Colin Gleadell points out that Bonhams is buying its way into the Contemporary art market. Running its first-ever Frieze-week sale, the auction house’s new Contemporary department, led by Anthony McNerny, is guaranteeing a Glenn Brown. Though not nearly the effort that Phillips de Pury has been making with in New York with big guarantees for Contemporary art, the move offers sellers yet another hungry player in the Contemporary category:
Glenn Brown’s Little Death is one of the most consistently sought after paintings by museum curators exhibiting his work. From a series that was based on the paintings of Frank Auerbach which challenge the notion of originality in art, it was included in Brown’s retrospective exhibition at Tate Liverpool in 2009. It has never been at auction before, and has been guaranteed with an estimate of £700,000 to £900,000. Since the artist has been represented by the Gagosian gallery, three of his paintings have sold for more than £1 million, so the price, if not for bargain hunters, is reasonable.

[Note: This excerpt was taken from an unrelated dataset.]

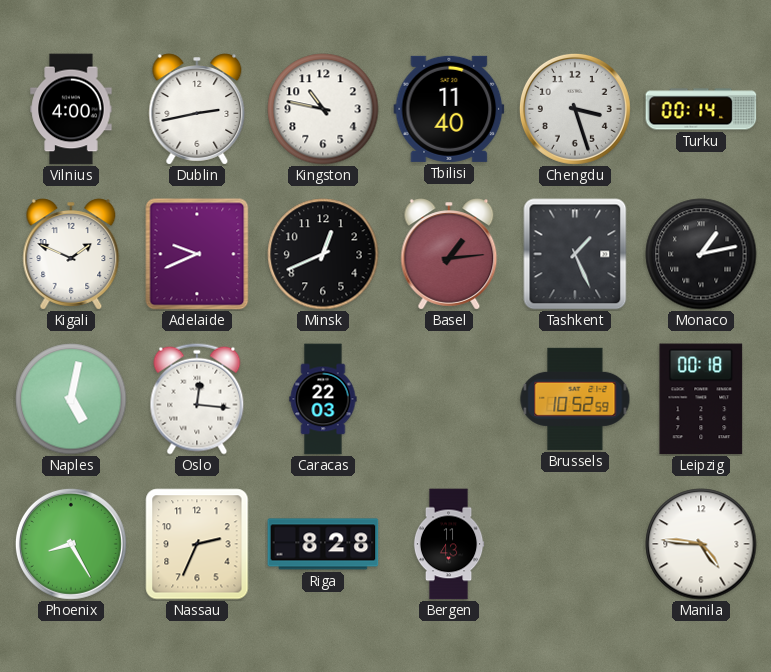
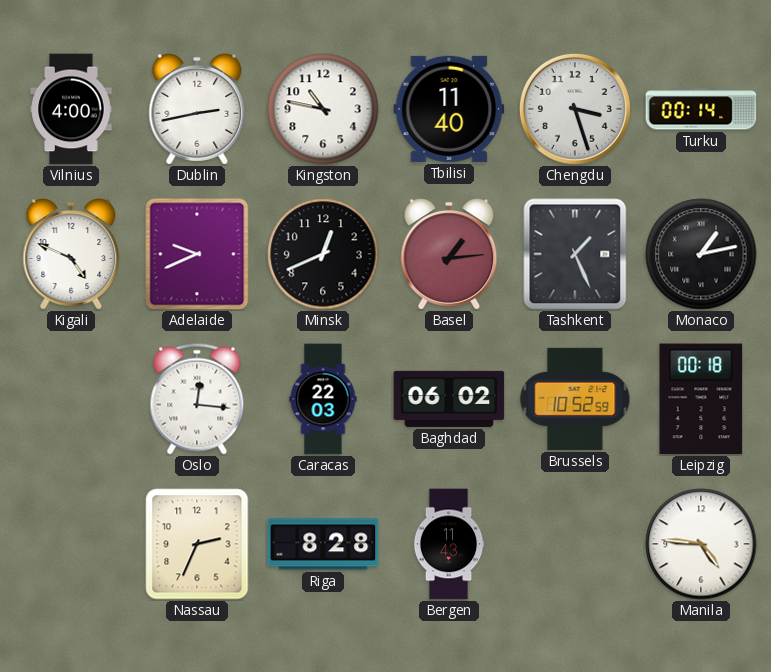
Kigali: 1:49 -> 4:49
Naples: 5:02 -> none
Baghdad: none -> 06:02
Phoenix: 8:25 -> none
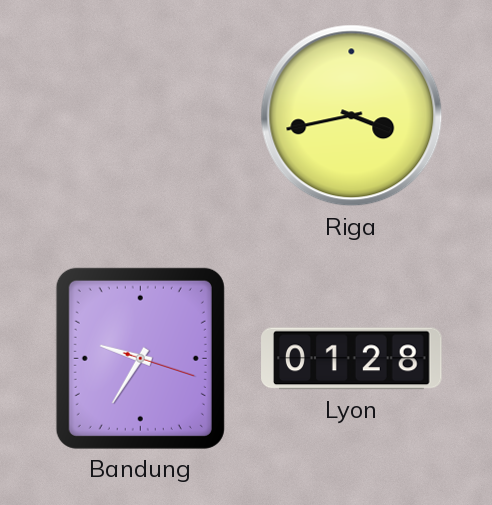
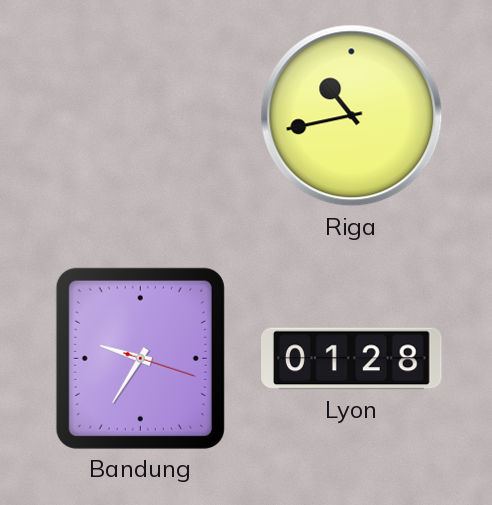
Riga: 3:43 -> 10:43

For its other two top lots, Bonhams offered cash advances to the sellers. A 1963 painting by the French “pop” artist Martial Raysse, whose work has recently soared in value, is estimated at £350,000. But most will depend on one of the rarest works by Alghiero Boetti, an Italian conceptual artist who is to have a retrospective at Tate Modern next year. Anno 1984 is a 30ft long arrangement of 216 drawings of magazine covers. Three works by Boetti have sold for a million pounds, and, if McNerney’s hunch is right, this will do so as well.